Setelah bekerja selama
kurang lebih 2 minggu, akhirnya Tim Arkeolog menemukan benda-benda purbakala yang
terbuat dari batu sebagai sisa-sisa peninggalan manusia purba di Desa Tutuala,
Kecamatan Tutuala, Kabupaten Lospalos (Timor-Leste). Salah satu benda purbakala
yang ditemukan adalah KAPAK LONJONG terbuat dari batu. Hingga kini, Tim
Arkeolog belum membuat kesimpulan mengenai hasil penemuan benda bersejarah
tersebut.
Sebagaimana diketahui,
bahwa sebelum kehidupan “modern” seperti sekarang ini, telah berlaku kehidupan
manusia di masa lalu yang dikenal dengan istilah kehidupan manusia purba. Sebagian
ilmuwan menyebutnya dengan istilah “pra-sejarah”.
Salah satu perspektif
yang dipergunakan untuk memahami kehidupan manusia purba ini adalah dengan
memahami alat-alat yang mereka pergunakan baik untuk mempertahankan dan menjaga
kelangsungan hidup mereka. Dari sudut pandang inilah, selanjutnya kehidupan
manusia purba dibagi menjadi beberapa era atau zaman, yakni zaman batu, zaman
perunggu dan zaman besi.
Disebut zaman batu
karena semua peralatan bekerja mereka terbuat dari batu (meskipun peralatan
lain juga mereka pergunakan seperti kayu dan tulang) mulai dari bentuknya yang
sederhana dan kasar hingga bentuk yang bagus dan halus. Melihat hasil penemuan
Tim Arkeolog di Tutuala tersebut, kapak lonjong ini ukurannya relative kecil
dan relative halus.
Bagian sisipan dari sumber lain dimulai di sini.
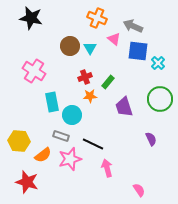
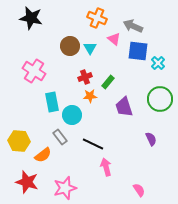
gray rectangle: moved 1 px left, 1 px down; rotated 35 degrees clockwise
pink star: moved 5 px left, 29 px down
pink arrow: moved 1 px left, 1 px up
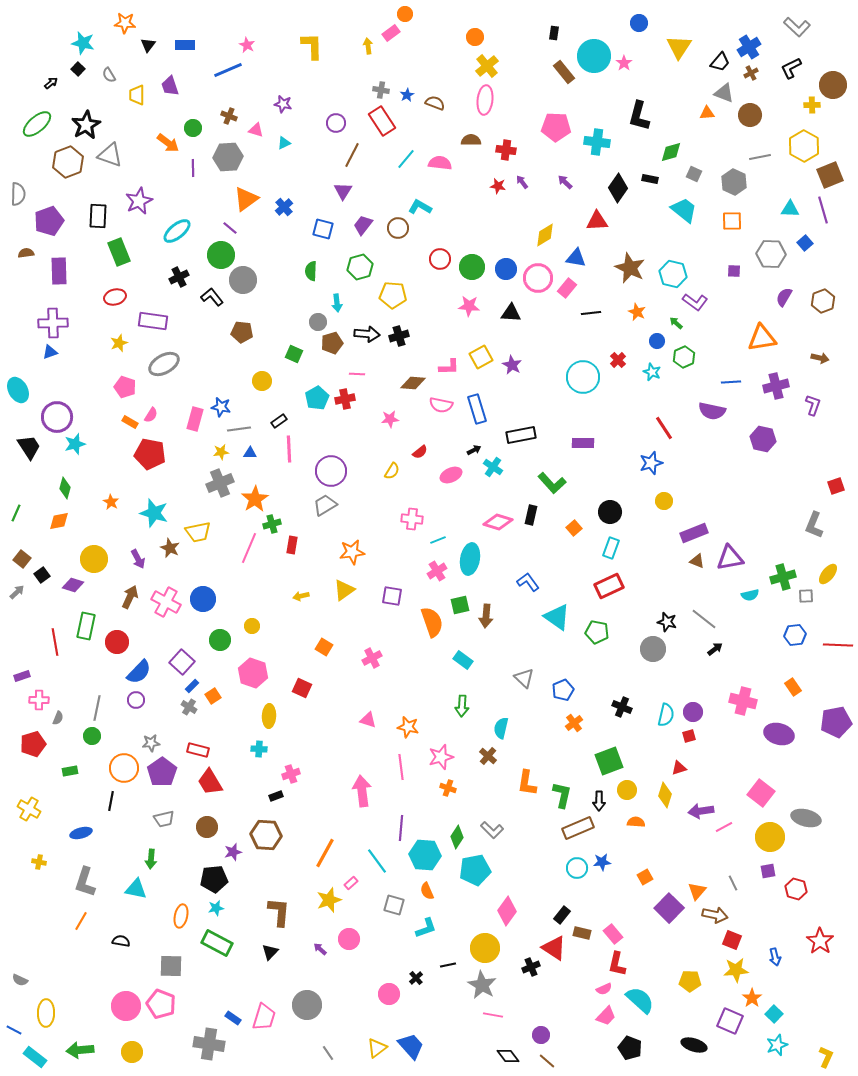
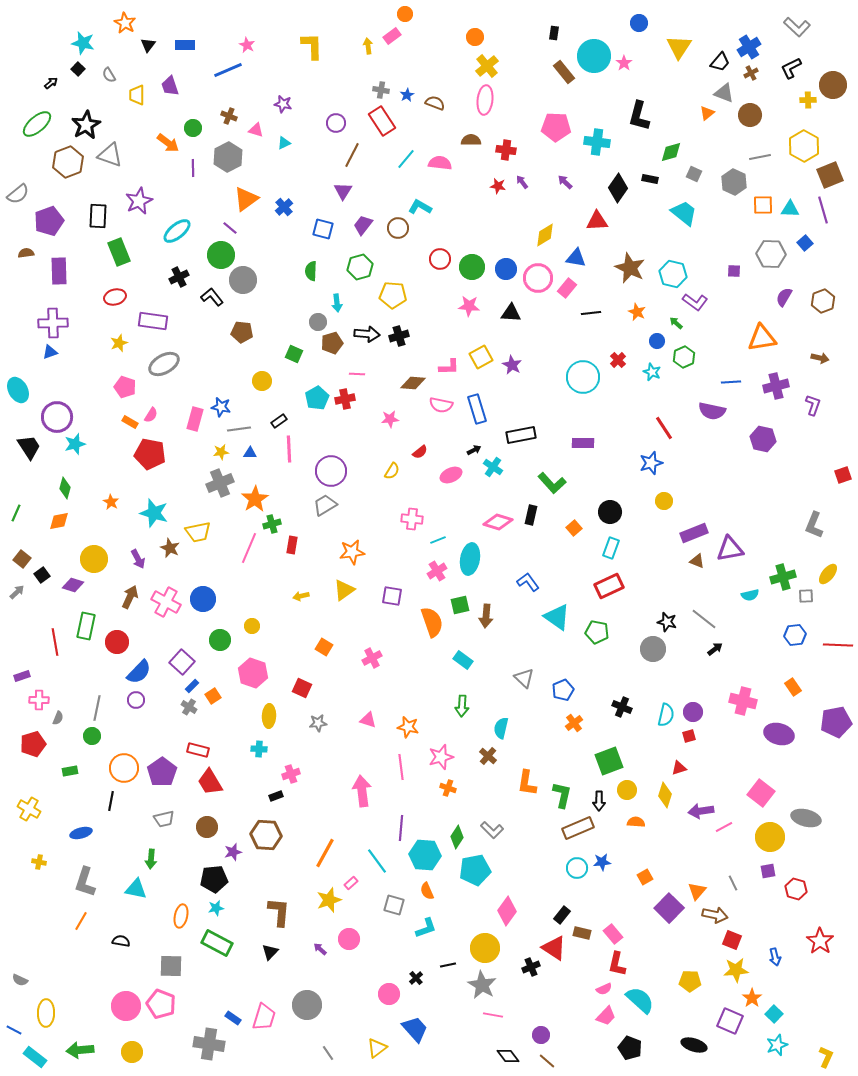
orange star at (125, 23): rotated 25 degrees clockwise
pink rectangle at (391, 33): moved 1 px right, 3 px down
yellow cross at (812, 105): moved 4 px left, 5 px up
orange triangle at (707, 113): rotated 35 degrees counterclockwise
gray hexagon at (228, 157): rotated 24 degrees counterclockwise
gray semicircle at (18, 194): rotated 50 degrees clockwise
cyan trapezoid at (684, 210): moved 3 px down
orange square at (732, 221): moved 31 px right, 16 px up
red square at (836, 486): moved 7 px right, 11 px up
purple triangle at (730, 558): moved 9 px up
gray star at (151, 743): moved 167 px right, 20 px up
blue trapezoid at (411, 1046): moved 4 px right, 17 px up
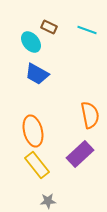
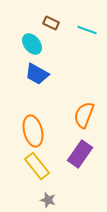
brown rectangle: moved 2 px right, 4 px up
cyan ellipse: moved 1 px right, 2 px down
orange semicircle: moved 6 px left; rotated 148 degrees counterclockwise
purple rectangle: rotated 12 degrees counterclockwise
yellow rectangle: moved 1 px down
gray star: moved 1 px up; rotated 21 degrees clockwise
Dengan demikian, (perkiraan saya) benda ini dibuat dalam
kurun waktu antara zaman batu NEOLITHIKUM hingga MESOLITHIKUM (1.500 – 20.000
Sebelum Masehi).
Kesimpulan saya ini juga
didasarkan pada bahwa ciri-ciri kehidupan neolithikum hingga mesolithikum
adalah mereka, meskipun dalam memenuhi kebutuhan makanan dengan cara berburu,
juga sudah melakukan pola produksi pertanian (sederhana). Selain itu, mereka
tidak lagi nomaden (sudah bertempat tinggal tetap). Sebagai tempat tinggal
tetap mereka adalah gua atau bebatuan yang strukturnya menjorok ke dalam.
Lokasi penemuan benda
purbakala ini sendiri berada di goa dan di dekat pantai (Pantai Walu). Di dalam
dinding goa sendiri juga ditemukan ukiran atau pahatan bergambar wajah (baca:
kepala) manusia. Tidak jauh dari lokasi penemuan, juga terdapat goa (Goa Ili
Kere-Kere) dengan dinding yang dilukis dengan beberapa gambar tangan, perahu,
hewan, dan lain-lain. Hal ini menunjukkan bahwasannya manusia purbakala pemilik
kapak lonjong tersebut telah memiliki tingkat pengetahuan yang lebih maju dibanding
kehidupan di zaman sebelumnya (zaman batu paleithikum).
Secara umum, kapak
lonjong dari batu tersebut, biasanya dipergunakan untuk memotong daging hewan,
menguliti kayu, juga tidak menutup kemungkinan dipakai sebagai pahat untuk
memahat wajah manusia di dinding goa tersebut. Di beberapa tempat yang lain,
seperti di Sumatera dan Sulawesi, Flores, Rote, Atambua (Timor Barat/NTT) serta
Seram (Papua) dan Maluku (Kei), biasanya kapak lonjong dengan ukuran kecil
tersebut juga dipandang sebagai senjata sakral (lulik) untuk acara ritual
keagamaan.
Secara umum pula,
masyarakat purba yang terbiasa menggunakan kapak lonjong masuk dalam kategori Ras Austromelanosoide
(mayoritas), Aborigin (Australia) dan Melanosoid (papua). Selain itu juga
Ras mongoloide (minoritas) seperti yang ditemukan di Semang (Kalimantan-Malaysia)
dan Atca (Filipina).
Mungkin, patut
untuk dijadikan catatan, bahwasannya secara geografis (berdasarkan pemetaan
yang dilakukan oleh Wallacea), Timor-Leste berada di area Wallacea Line, yakni
area campuran antara kebudayaan kapak lonjong dengan kebudayaan kapak persegi. Intinya
adalah penemuan benda purbakala tersebut sangat penting bagi masyarakat
Timor-Leste guna memahami sejarahnya di masa lalu: “bahwa sejarah masyarakat
manusia bukanlah semata-mata sejarahnya kolonialisme saja.”